This early sauropod went from walking on four legs to two as it grew
Center of mass shifts led to a rare change in walking style for a long-necked dinosaur relative
Most long-necked sauropods lumbered on four legs all their lives to support their titanic bulk. But an early relative of such behemoths as Brachiosaurus made the unusual transition from walking on four legs to two as it grew, a new study shows.
Diminutive at hatching, Mussaurus patagonicus (which means “mouse lizard”) began life walking on all fours. But by the time the 200-million-year-old plant eater reached its 6-meter-long adult size, it roamed what’s now Argentina on two legs.
The changing length of M. patagonicus’s arm bones relative to its body and its inward facing-palms as an adult had hinted at the transition. But for the first time, computer simulations based on a rich fossil record show how a shift in the creature’s center of gravity as it grew enabled a change to bipedal walking, researchers report May 20 in Scientific Reports.
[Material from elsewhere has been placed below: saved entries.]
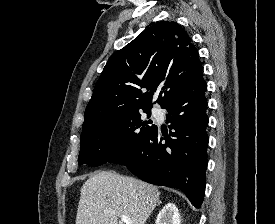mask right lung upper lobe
Instances as JSON below:
<instances>
[{
  "mask_svg": "<svg viewBox=\"0 0 275 224\" xmlns=\"http://www.w3.org/2000/svg\"><path fill=\"white\" fill-rule=\"evenodd\" d=\"M200 74L198 52L189 35L176 22L160 21L110 57L86 107L83 129L152 108L156 90H161L156 102L163 107Z\"/></svg>",
  "mask_w": 275,
  "mask_h": 224,
  "instance_id": "obj_1",
  "label": "right lung upper lobe"
}]
</instances>
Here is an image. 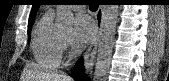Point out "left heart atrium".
<instances>
[{
    "instance_id": "1",
    "label": "left heart atrium",
    "mask_w": 169,
    "mask_h": 81,
    "mask_svg": "<svg viewBox=\"0 0 169 81\" xmlns=\"http://www.w3.org/2000/svg\"><path fill=\"white\" fill-rule=\"evenodd\" d=\"M94 33V25L88 15L79 14L75 18L74 28L71 35L72 44L75 47L85 46Z\"/></svg>"
}]
</instances>
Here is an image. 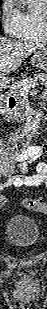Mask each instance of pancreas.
Masks as SVG:
<instances>
[{
	"mask_svg": "<svg viewBox=\"0 0 47 309\" xmlns=\"http://www.w3.org/2000/svg\"><path fill=\"white\" fill-rule=\"evenodd\" d=\"M39 81L40 84L46 85L47 84V75L45 73H38L35 74L33 78L28 77L24 79H19L15 82L10 87V91L13 93H16L20 96V101L25 103H22L20 105V108L17 109L14 114H13V119L19 123H24L22 126L23 128H30L32 127V122H29V118H32L33 113L31 112L30 109H27V99L21 97V93H25L29 88H24V84H30L31 82H37ZM38 83V82H37Z\"/></svg>",
	"mask_w": 47,
	"mask_h": 309,
	"instance_id": "cf45deb5",
	"label": "pancreas"
}]
</instances>
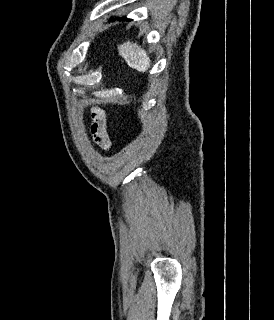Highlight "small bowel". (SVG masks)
<instances>
[{"mask_svg":"<svg viewBox=\"0 0 274 320\" xmlns=\"http://www.w3.org/2000/svg\"><path fill=\"white\" fill-rule=\"evenodd\" d=\"M89 129L95 144L103 149L111 147V140L106 131V117L101 108L92 107Z\"/></svg>","mask_w":274,"mask_h":320,"instance_id":"1","label":"small bowel"}]
</instances>
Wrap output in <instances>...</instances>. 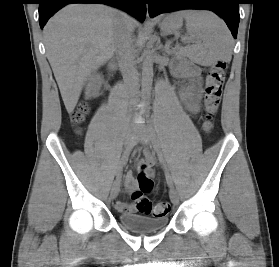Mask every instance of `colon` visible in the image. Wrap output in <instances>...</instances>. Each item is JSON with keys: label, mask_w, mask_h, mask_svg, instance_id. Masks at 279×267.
I'll use <instances>...</instances> for the list:
<instances>
[{"label": "colon", "mask_w": 279, "mask_h": 267, "mask_svg": "<svg viewBox=\"0 0 279 267\" xmlns=\"http://www.w3.org/2000/svg\"><path fill=\"white\" fill-rule=\"evenodd\" d=\"M227 63L219 61L215 63L208 71L206 77L205 91H204V111L205 122L204 129L207 131L211 128V121L217 113L222 92L223 85L226 78ZM90 111L89 104L83 102L79 105L72 119L76 124L82 123ZM139 190L133 193V201L135 209L142 214H152L155 217L165 216L171 209V205L167 201L153 204L151 200L145 195L153 188V173L151 165L143 162L139 168L138 175Z\"/></svg>", "instance_id": "5ec220e1"}]
</instances>
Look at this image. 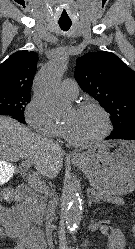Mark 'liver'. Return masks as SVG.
<instances>
[{
    "instance_id": "1",
    "label": "liver",
    "mask_w": 135,
    "mask_h": 249,
    "mask_svg": "<svg viewBox=\"0 0 135 249\" xmlns=\"http://www.w3.org/2000/svg\"><path fill=\"white\" fill-rule=\"evenodd\" d=\"M64 155L58 144L31 132L10 117L0 116V162L29 159L39 174L55 178L62 168ZM4 180L7 177H2L0 184Z\"/></svg>"
}]
</instances>
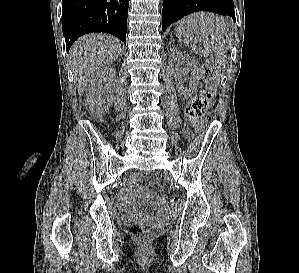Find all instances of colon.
I'll list each match as a JSON object with an SVG mask.
<instances>
[{
    "label": "colon",
    "instance_id": "obj_1",
    "mask_svg": "<svg viewBox=\"0 0 299 273\" xmlns=\"http://www.w3.org/2000/svg\"><path fill=\"white\" fill-rule=\"evenodd\" d=\"M218 76V63L214 60H207L202 65V77L207 85L194 95L186 105L185 116L198 133L205 128L201 121L209 104L214 98V83ZM181 198L178 195L171 197L170 215L175 216L180 208ZM130 234L137 239H147L152 236L153 230L150 226L141 223H133L129 226Z\"/></svg>",
    "mask_w": 299,
    "mask_h": 273
}]
</instances>
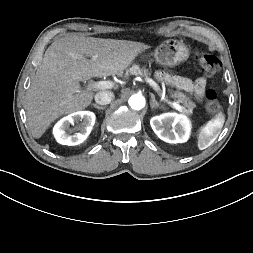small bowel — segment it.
Returning <instances> with one entry per match:
<instances>
[{
    "instance_id": "obj_1",
    "label": "small bowel",
    "mask_w": 253,
    "mask_h": 253,
    "mask_svg": "<svg viewBox=\"0 0 253 253\" xmlns=\"http://www.w3.org/2000/svg\"><path fill=\"white\" fill-rule=\"evenodd\" d=\"M176 86L179 88L194 93L197 97H201L206 88V80L202 77L192 81L185 77H178L173 80Z\"/></svg>"
}]
</instances>
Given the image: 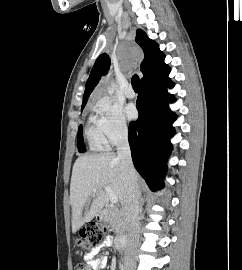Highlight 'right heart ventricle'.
Instances as JSON below:
<instances>
[{"mask_svg": "<svg viewBox=\"0 0 242 270\" xmlns=\"http://www.w3.org/2000/svg\"><path fill=\"white\" fill-rule=\"evenodd\" d=\"M85 136L91 150L99 151L107 147L105 137L99 126L98 117L95 115H90L89 117V121L85 129Z\"/></svg>", "mask_w": 242, "mask_h": 270, "instance_id": "e07e8e85", "label": "right heart ventricle"}]
</instances>
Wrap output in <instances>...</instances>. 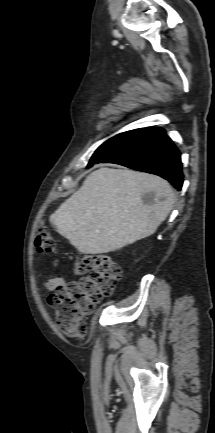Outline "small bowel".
Listing matches in <instances>:
<instances>
[{
	"mask_svg": "<svg viewBox=\"0 0 215 433\" xmlns=\"http://www.w3.org/2000/svg\"><path fill=\"white\" fill-rule=\"evenodd\" d=\"M65 284H66L65 279L62 276H57V275L50 276L45 282V286L49 291H54L58 287L64 286Z\"/></svg>",
	"mask_w": 215,
	"mask_h": 433,
	"instance_id": "obj_1",
	"label": "small bowel"
}]
</instances>
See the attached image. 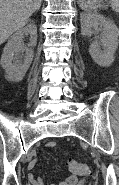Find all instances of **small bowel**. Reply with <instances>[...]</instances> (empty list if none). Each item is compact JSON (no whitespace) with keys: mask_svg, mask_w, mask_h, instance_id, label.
<instances>
[{"mask_svg":"<svg viewBox=\"0 0 119 185\" xmlns=\"http://www.w3.org/2000/svg\"><path fill=\"white\" fill-rule=\"evenodd\" d=\"M47 146L49 148H54L56 146V144L54 142H49L47 144ZM36 162L37 161L30 162L28 168L33 169L34 166L36 165ZM29 180L32 185H44L43 180L34 173L29 174ZM76 182H77V178L75 176L71 175V176H68L65 180H62L58 185H75ZM52 185H54V184H52Z\"/></svg>","mask_w":119,"mask_h":185,"instance_id":"obj_1","label":"small bowel"}]
</instances>
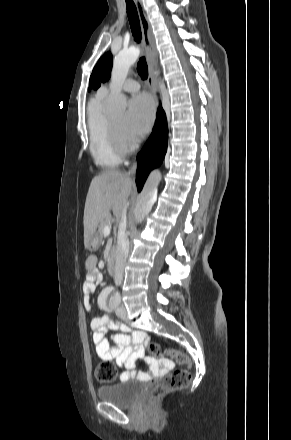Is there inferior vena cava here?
<instances>
[{
	"label": "inferior vena cava",
	"instance_id": "inferior-vena-cava-1",
	"mask_svg": "<svg viewBox=\"0 0 291 440\" xmlns=\"http://www.w3.org/2000/svg\"><path fill=\"white\" fill-rule=\"evenodd\" d=\"M136 164L134 163L131 169L129 170V174L135 173ZM126 210L123 212L121 216V221L119 223V231H118V245L116 250V261H115V275L114 280L117 286L121 285L124 274V267L126 264V260L129 253V239L126 235Z\"/></svg>",
	"mask_w": 291,
	"mask_h": 440
}]
</instances>
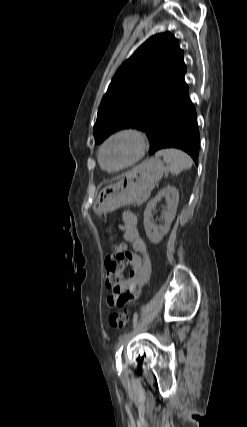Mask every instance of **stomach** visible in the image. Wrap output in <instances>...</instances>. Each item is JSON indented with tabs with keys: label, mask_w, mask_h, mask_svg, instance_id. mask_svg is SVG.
I'll return each mask as SVG.
<instances>
[{
	"label": "stomach",
	"mask_w": 247,
	"mask_h": 427,
	"mask_svg": "<svg viewBox=\"0 0 247 427\" xmlns=\"http://www.w3.org/2000/svg\"><path fill=\"white\" fill-rule=\"evenodd\" d=\"M164 173L159 157L146 159L139 166L124 173L117 183L102 189L93 204V212L100 216L120 207L137 203Z\"/></svg>",
	"instance_id": "0dacf381"
}]
</instances>
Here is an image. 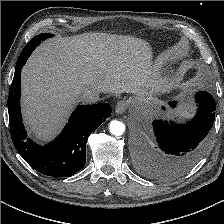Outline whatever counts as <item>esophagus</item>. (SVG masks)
<instances>
[{"label":"esophagus","instance_id":"esophagus-1","mask_svg":"<svg viewBox=\"0 0 224 224\" xmlns=\"http://www.w3.org/2000/svg\"><path fill=\"white\" fill-rule=\"evenodd\" d=\"M127 108H128L127 101L122 99V100L117 102L116 107H115V111H116L117 114H122L127 110Z\"/></svg>","mask_w":224,"mask_h":224}]
</instances>
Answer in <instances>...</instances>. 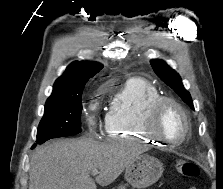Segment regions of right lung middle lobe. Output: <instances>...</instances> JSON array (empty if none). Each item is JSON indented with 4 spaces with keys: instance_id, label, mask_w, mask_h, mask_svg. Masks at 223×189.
Here are the masks:
<instances>
[{
    "instance_id": "1",
    "label": "right lung middle lobe",
    "mask_w": 223,
    "mask_h": 189,
    "mask_svg": "<svg viewBox=\"0 0 223 189\" xmlns=\"http://www.w3.org/2000/svg\"><path fill=\"white\" fill-rule=\"evenodd\" d=\"M82 92L71 95H51L45 104L38 126L37 144L50 138L75 135L81 132Z\"/></svg>"
}]
</instances>
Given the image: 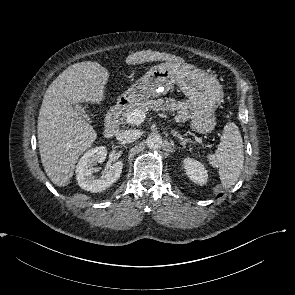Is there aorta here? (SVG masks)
<instances>
[{"instance_id":"obj_1","label":"aorta","mask_w":295,"mask_h":295,"mask_svg":"<svg viewBox=\"0 0 295 295\" xmlns=\"http://www.w3.org/2000/svg\"><path fill=\"white\" fill-rule=\"evenodd\" d=\"M146 143L152 150L160 149L162 146V138L159 134L152 133L147 137Z\"/></svg>"}]
</instances>
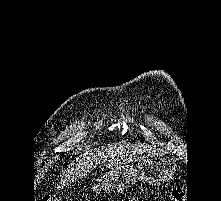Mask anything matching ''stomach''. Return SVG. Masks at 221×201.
Returning a JSON list of instances; mask_svg holds the SVG:
<instances>
[{"label":"stomach","instance_id":"obj_1","mask_svg":"<svg viewBox=\"0 0 221 201\" xmlns=\"http://www.w3.org/2000/svg\"><path fill=\"white\" fill-rule=\"evenodd\" d=\"M176 159L165 153H154L139 159L138 165L116 166L99 177L92 189L94 192L111 191L122 193L137 181L149 185H161L176 172Z\"/></svg>","mask_w":221,"mask_h":201}]
</instances>
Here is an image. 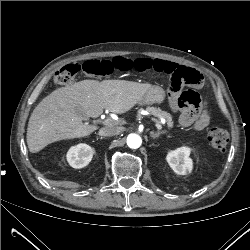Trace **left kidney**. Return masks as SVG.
<instances>
[{"instance_id": "left-kidney-1", "label": "left kidney", "mask_w": 250, "mask_h": 250, "mask_svg": "<svg viewBox=\"0 0 250 250\" xmlns=\"http://www.w3.org/2000/svg\"><path fill=\"white\" fill-rule=\"evenodd\" d=\"M190 152L189 147H180L168 153L166 160L176 174L186 175L191 173L193 161L189 157Z\"/></svg>"}]
</instances>
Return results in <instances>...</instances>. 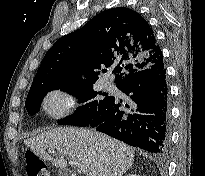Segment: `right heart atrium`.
I'll use <instances>...</instances> for the list:
<instances>
[{"mask_svg": "<svg viewBox=\"0 0 205 176\" xmlns=\"http://www.w3.org/2000/svg\"><path fill=\"white\" fill-rule=\"evenodd\" d=\"M74 105V99L63 90L49 92L42 103L43 110L53 118L66 116Z\"/></svg>", "mask_w": 205, "mask_h": 176, "instance_id": "obj_1", "label": "right heart atrium"}]
</instances>
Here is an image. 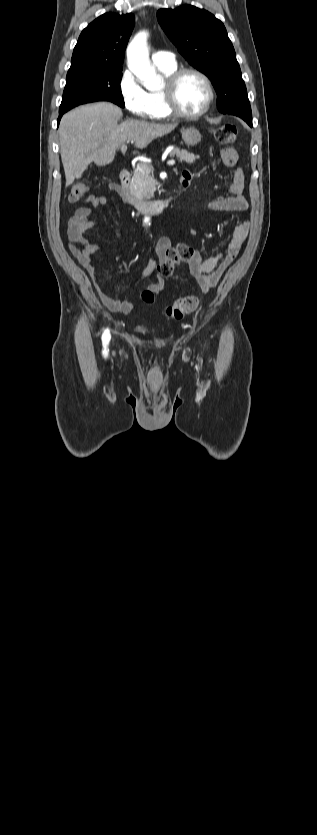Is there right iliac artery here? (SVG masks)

Researchers took CT scans of fossil bones from six individual M. patagonicus — covering different stages of the species’ development, from 60-gram hatchlings the size of baby chickens to 1.5 metric ton adults the size of rhinoceroses. The researchers added virtual flesh to digitized bones to create 3-D models that allowed them to estimate both the weight and center of gravity of M. patagonicus at many different stages of its life.